**Study material:**
▼
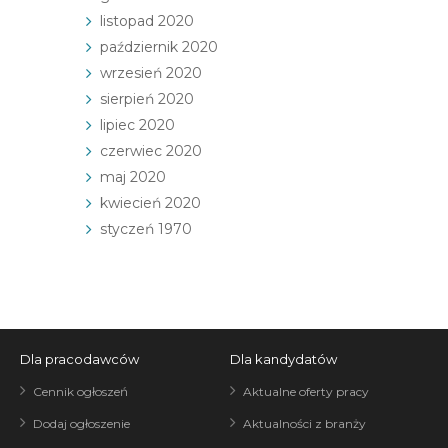
listopad 2020
październik 2020
wrzesień 2020
sierpień 2020
lipiec 2020
czerwiec 2020
maj 2020
kwiecień 2020
styczeń 1970
Dla pracodawców
Dla kandydatów
Cennik ogłoszeń
Aktualne oferty pracy
Dodaj ogłoszenie
Aktualności z branży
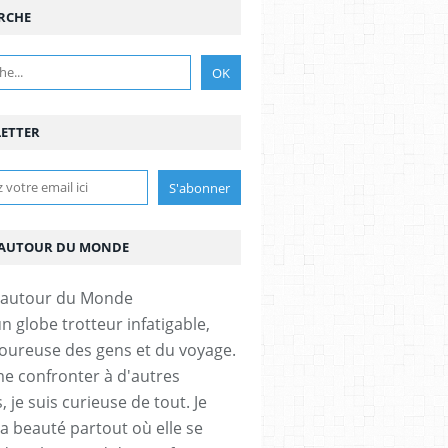
RCHE
ETTER
AUTOUR DU MONDE
un globe trotteur infatigable,
ureuse des gens et du voyage.
me confronter à d'autres
, je suis curieuse de tout. Je
la beauté partout où elle se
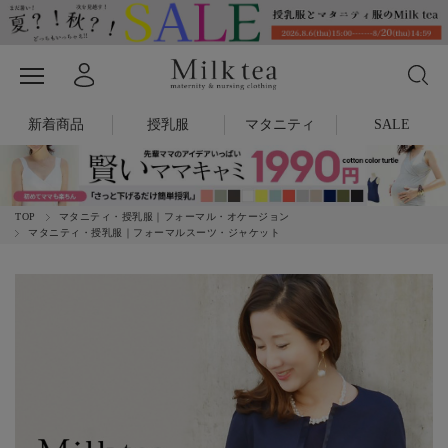
新着商品
授乳服
マタニティ
SALE
TOP
マタニティ・授乳服｜フォーマル・オケージョン
マタニティ・授乳服｜フォーマルスーツ・ジャケット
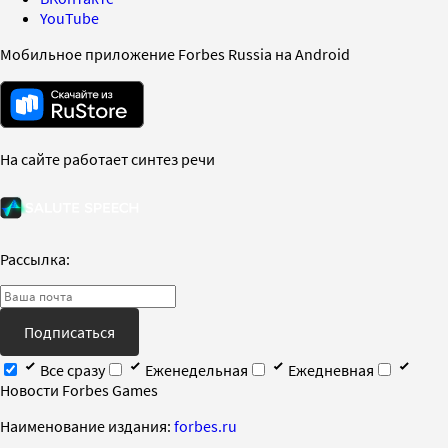
YouTube
Мобильное приложение Forbes Russia на Android
На сайте работает синтез речи
Рассылка:
Подписаться
Все сразу
Еженедельная
Ежедневная
Новости Forbes Games
Наименование издания:
forbes.ru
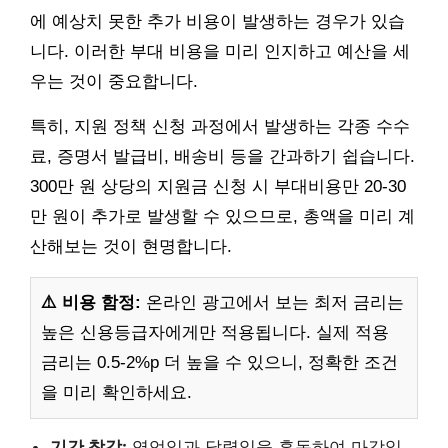
에 예상치 못한 추가 비용이 발생하는 경우가 있습
니다. 이러한 부대 비용을 미리 인지하고 예산을 세
우는 것이 중요합니다.
특히, 지원 정책 신청 과정에서 발생하는 각종 수수
료, 증명서 발급비, 배송비 등을 간과하기 쉽습니다.
300만 원 상당의 지원금 신청 시 부대비용만 20-30
만 원이 추가로 발생할 수 있으므로, 총액을 미리 계
산해보는 것이 현명합니다.
⚠️ 비용 함정:
온라인 광고에서 보는 최저 금리는
높은 신용등급자에게만 적용됩니다. 실제 적용
금리는 0.5-2%p 더 높을 수 있으니, 정확한 조건
을 미리 확인하세요.
기간 착각:
영업일과 달력일을 혼동하여 마감일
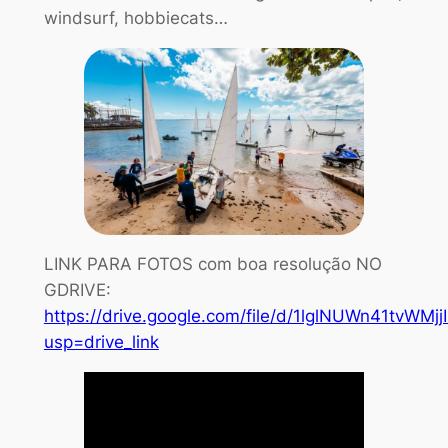
windsurf, hobbiecats…
LINK PARA FOTOS com boa resolução NO
GDRIVE:
https://drive.google.com/file/d/1lglNUWn41tvW
usp=drive_link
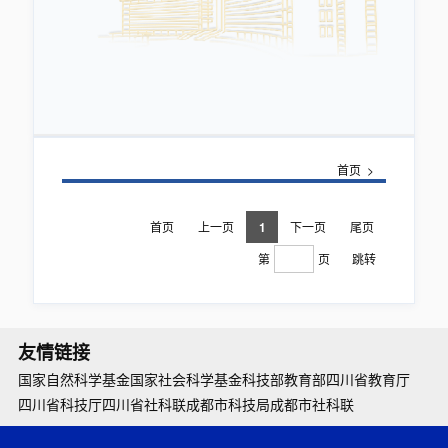
首页
>
首页
上一页
1
下一页
尾页
第
页
跳转
友情链接
国家自然科学基金
国家社会科学基金
科技部
教育部
四川省教育厅
四川省科技厅
四川省社科联
成都市科技局
成都市社科联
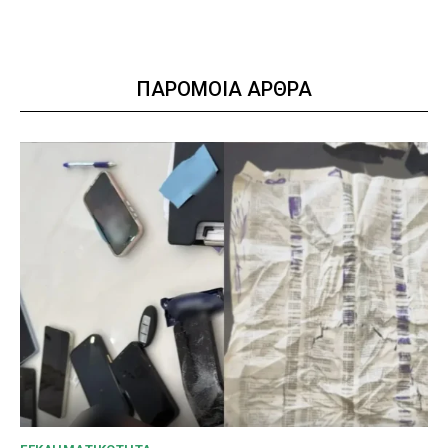
ΠΑΡΟΜΟΙΑ ΑΡΘΡΑ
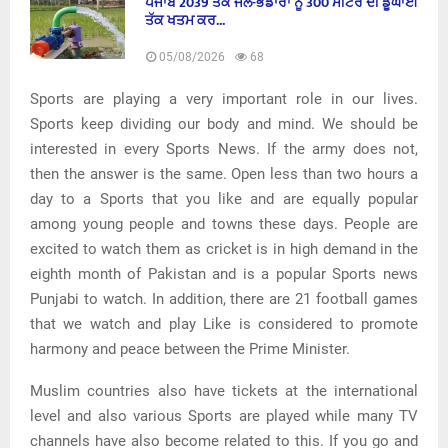
ਪੰਜਾਬ 2039 ਤੱਕ ਜਲ-ਭੰਡਾਰਾਂ ਨੂੰ 300 ਮੀਟਰ ਦੀ ਡੂੰਘਾਈ
ਤੱਕ ਖਤਮ ਕਰ...
05/08/2026
68
Sports are playing a very important role in our lives.
Sports keep dividing our body and mind. We should be
interested in every Sports News. If the army does not,
then the answer is the same. Open less than two hours a
day to a Sports that you like and are equally popular
among young people and towns these days. People are
excited to watch them as cricket is in high demand in the
eighth month of Pakistan and is a popular Sports news
Punjabi to watch. In addition, there are 21 football games
that we watch and play Like is considered to promote
harmony and peace between the Prime Minister.
Muslim countries also have tickets at the international
level and also various Sports are played while many TV
channels have also become related to this. If you go and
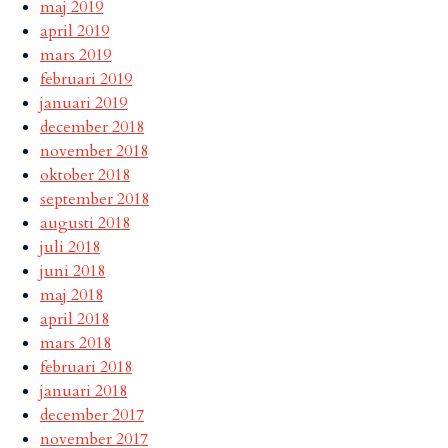
maj 2019
april 2019
mars 2019
februari 2019
januari 2019
december 2018
november 2018
oktober 2018
september 2018
augusti 2018
juli 2018
juni 2018
maj 2018
april 2018
mars 2018
februari 2018
januari 2018
december 2017
november 2017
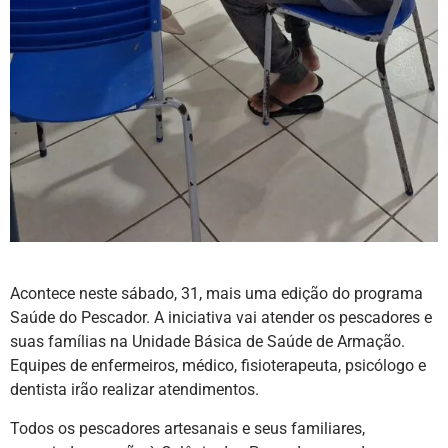
Acontece neste sábado, 31, mais uma edição do programa
Saúde do Pescador. A iniciativa vai atender os pescadores e
suas famílias na Unidade Básica de Saúde de Armação.
Equipes de enfermeiros, médico, fisioterapeuta, psicólogo e
dentista irão realizar atendimentos.
Todos os pescadores artesanais e seus familiares,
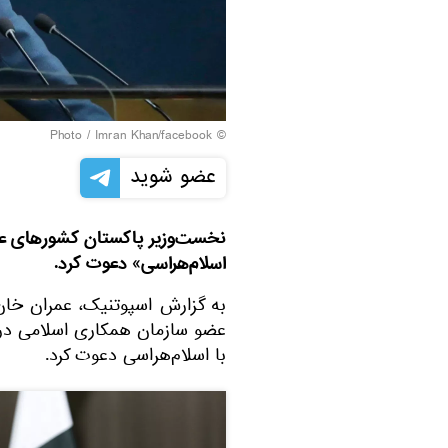
Imran Khan/facebook
© Photo /
عضو شوید
نخست‌وزیر پاکستان کشورهای عضو
اسلام‌هراسی» دعوت کرد.
به گزارش اسپوتنیک، عمران خان
عضو سازمان همکاری اسلامی در اس
با اسلام‌هراسی دعوت کرد.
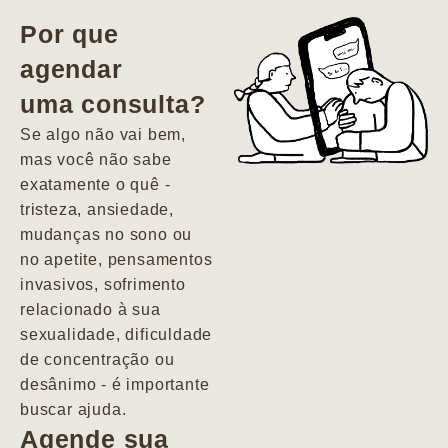
vida. Ela me
Por que
encontrou num
agendar
estado misto de
uma consulta?
depressão e
agitação com
Se algo não vai bem,
pensamentos
mas você não sabe
suicidas. Hoje
exatamente o quê -
vivo minha vida
tristeza, ansiedade,
com força, vontade
mudanças no sono ou
e alegria. Uma
no apetite, pensamentos
psiquiatra que se
invasivos, sofrimento
importa de
relacionado à sua
verdade com seus
sexualidade, dificuldade
pacientes de
de concentração ou
forma
desânimo - é importante
profundamente
buscar ajuda.
humana.
Agende sua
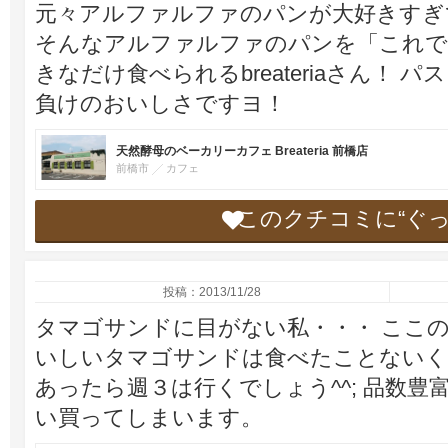
元々アルファルファのパンが大好きすぎ
そんなアルファルファのパンを「これで
きなだけ食べられるbreateriaさん！
負けのおいしさですヨ！
天然酵母のベーカリーカフェ Breateria 前橋店
前橋市
カフェ
このクチコミに“ぐ
投稿：2013/11/28
タマゴサンドに目がない私・・・ ここ
いしいタマゴサンドは食べたことないく
あったら週３は行くでしょう^^; 品数
い買ってしまいます。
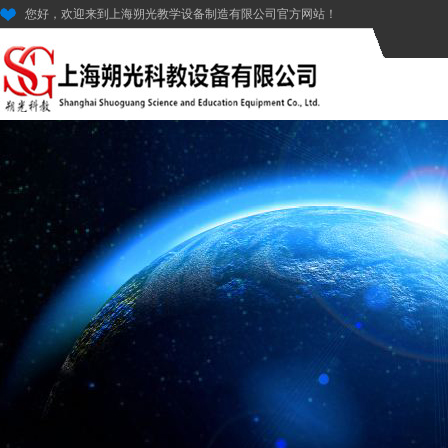
您好，欢迎来到上海朔光教学设备制造有限公司官方网站！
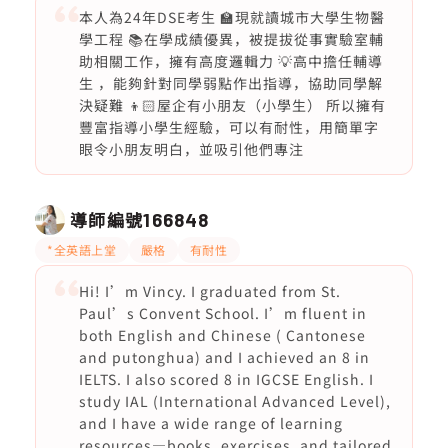
本人為24年DSE考生 🏫現就讀城市大學生物醫
學工程 📚在學成績優異，被提拔從事實驗室輔
助相關工作，擁有高度邏輯力 💡高中擔任輔導
生 ，能夠針對同學弱點作出指導，協助同學解
決疑難 👦🏻屋企有小朋友（小學生） 所以擁有
豐富指導小學生經驗，可以有耐性，用簡單字
眼令小朋友明白，並吸引他們專注
導師編號
166848
*全英語上堂
嚴格
有耐性
Hi! I’m Vincy. I graduated from St.
Paul’s Convent School. I’m fluent in
both English and Chinese ( Cantonese
and putonghua) and I achieved an 8 in
IELTS. I also scored 8 in IGCSE English. I
study IAL (International Advanced Level),
and I have a wide range of learning
resources—books, exercises, and tailored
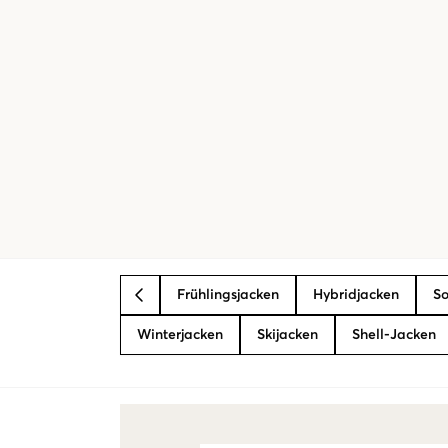
Frühlingsjacken
Hybridjacken
S
BACK
Winterjacken
Skijacken
Shell-Jacken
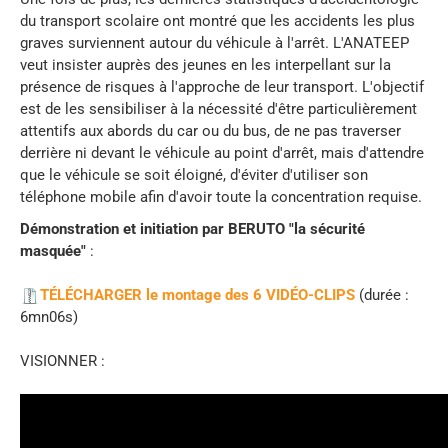
du transport scolaire ont montré que les accidents les plus
graves surviennent autour du véhicule à l'arrêt. L'ANATEEP
veut insister auprès des jeunes en les interpellant sur la
présence de risques à l'approche de leur transport. L'objectif
est de les sensibiliser à la nécessité d'être particulièrement
attentifs aux abords du car ou du bus, de ne pas traverser
derrière ni devant le véhicule au point d'arrêt, mais d'attendre
que le véhicule se soit éloigné, d'éviter d'utiliser son
téléphone mobile afin d'avoir toute la concentration requise.
Démonstration et initiation par BERUTO "la sécurité
masquée"
:
TÉLÉCHARGER le montage des 6 VIDÉO-CLIPS
(durée :
6mn06s)
VISIONNER :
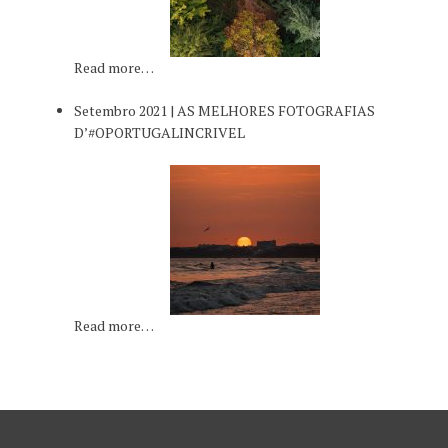
Read more…
Setembro 2021 | AS MELHORES FOTOGRAFIAS
D’#OPORTUGALINCRIVEL
Read more…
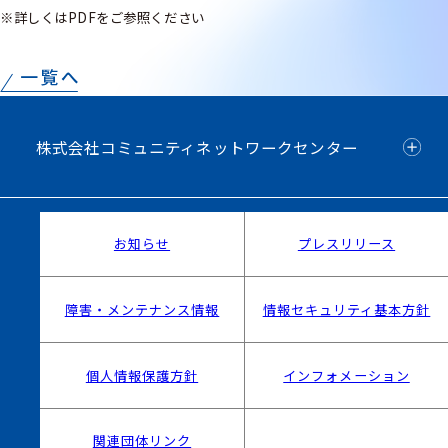
※詳しくはPDFをご参照ください
株式会社コミュニティネットワークセンター
お知らせ
プレスリリース
障害・メンテナンス情報
情報セキュリティ基本方針
個人情報保護方針
インフォメーション
関連団体リンク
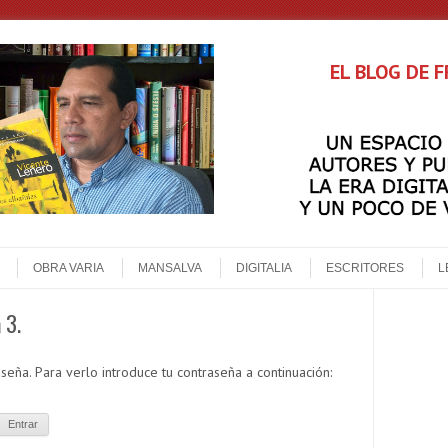
EL BLOG DE 
OBRA VARIA
MANSALVA
DIGITALIA
ESCRITORES
L
 3.
seña. Para verlo introduce tu contraseña a continuación:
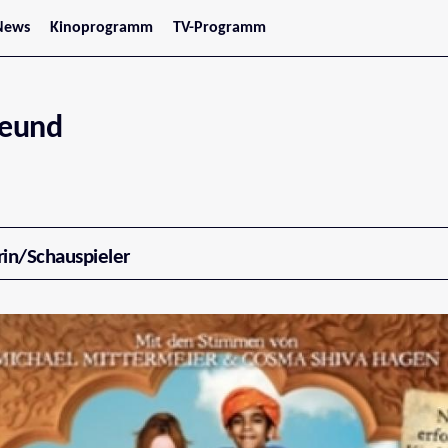
News
Kinoprogramm
TV-Programm
tars
Jetzt im Kino
treaming
Demnächst im Kino
Wien
Niederösterreich
reund
Oberösterreich
Steiermark
Burgenland
Kärnten
Salzburg
Tirol
Vorarlberg
rin/Schauspieler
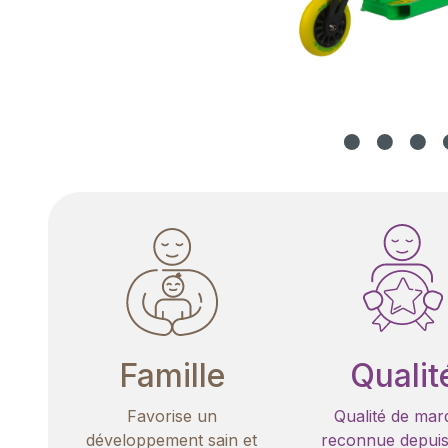
Famille
Qualit
Favorise un
Qualité de mar
développement sain et
reconnue depuis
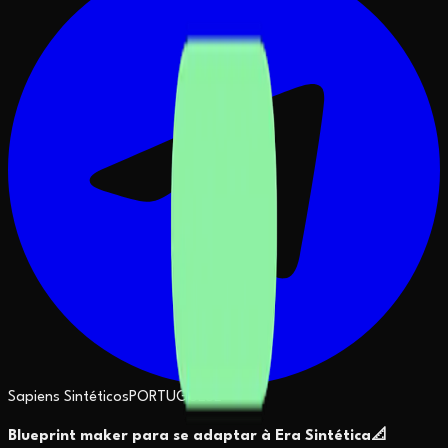
Sapiens Sintéticos
PORTUGUESE
Blueprint maker para se adaptar à Era Sintética
📐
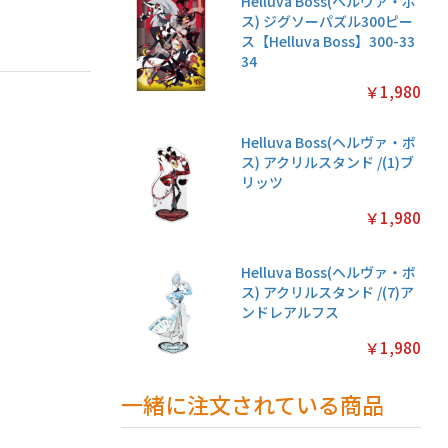
Helluva Boss(ヘルヴァ・ボ
ス) ジグソーパズル300ピー
ス【Helluva Boss】300-33
34
￥1,980
Helluva Boss(ヘルヴァ・ボ
ス) アクリルスタンド /(1)ブ
リッツ
￥1,980
Helluva Boss(ヘルヴァ・ボ
ス) アクリルスタンド /(7)ア
ンドレアルフス
￥1,980
一緒に注文されている商品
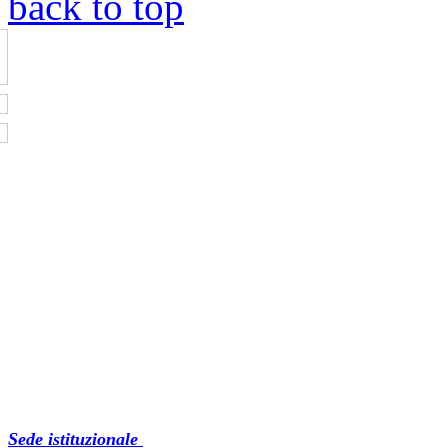
back to top
Sede istituzionale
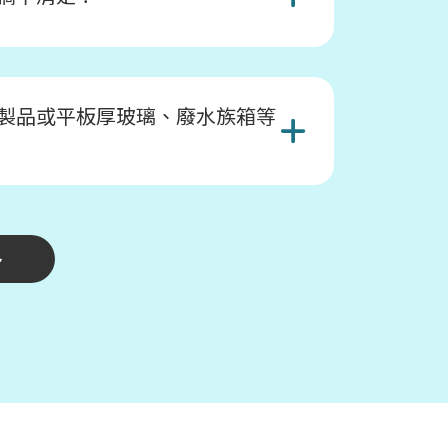
製品或平板厚玻璃、廢水族箱等
多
▲
**Task item:**
A single number is the answer: how many lines of the material contain "véhicule"?

**Answer section:**
3